Monday, October 5, 2015

New Construction Implied Warranties Waived By the Initial Buyer Can Still Extend to Subsequent Buyers

Illinois recognizes an implied warranty of habitability by the builder-seller of a new construction home to the buyer, that the home will be suitable for habitation.  This warranty is breached when (1) there are hidden, latent defects in or around the residence, that (2) interfere with the dwellers' use of the residence. See Board of Directors of Bloomfield Club Recreation Association v. Hoffman Group, Inc.

Builders can disclaim this implied warranty and buyers can waive it, by an express written agreement, provided that the disclaimer specifically references the implied warranty of habitability, the disclaimer language is brought to the purchasers' attention, as well as the consequences of waiver, and the purchasers knowingly waive their right to pursue any action for breach of the implied warranty of habitability.  This is often coupled with a replacement, express warranty from the builder (for example, to fix any defects within the first year after construction).

The recent case Fattah v.

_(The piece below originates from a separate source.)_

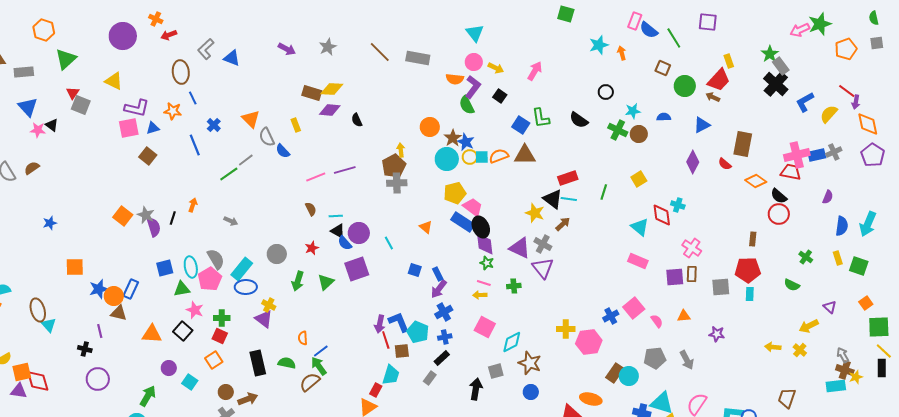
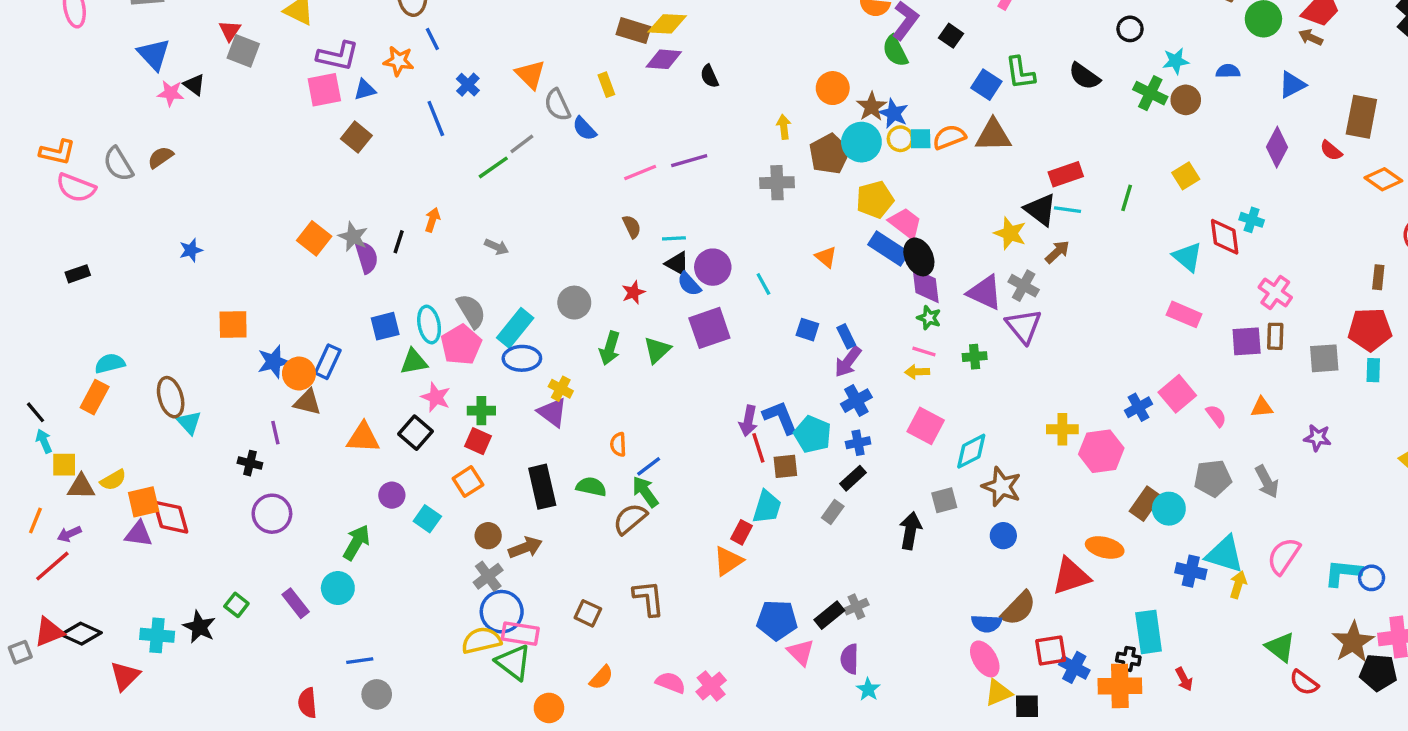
brown pentagon: (394, 166) -> (829, 154), moved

Bim provides a reminder of the strict parameters for the warranty, and also that the warranty, even if effectively waived by the initial purchaser, can still be claimed by a subsequent purchaser who did not knowingly waive it, even if the second owner bought the house "as is."  In Fattah, the issue involved a patio supported by a retaining wall behind the house.  The retaining wall failed and the patio collapsed four months after the second buyer moved into the property (February 2011, after the house had been built in 2007).  Extending the warranty to a subsequent purchaser is not new, and the Fattah court cites the 1982 Illinois Supreme Court decision in Redarowicz v. Ohlendorf on this point.

The "as is" agreement between the buyer and seller was not an agreement between the second owner and the builder, and therefore the court found this could not be sufficient basis for the builder to claim it amounted to a knowing waiver of the warranty.

The ruling begs the question, how can the builder better protect itself and extend the warranty to subsequent buyers?  Could for example the builder record a copy of the waiver of the implied warranty, so that any subsequent purchaser would be deemed to have at least constructive knowledge of its existence?  If the buyer went ahead with the purchase and said nothing, would that be enough to constitute acceptance of the waiver (and therefore a "knowing waiver" by the new buyer)?  The answer is unclear from this opinion, but this step would seem a relatively simple and prudent one that builders could take to at least strengthen their position.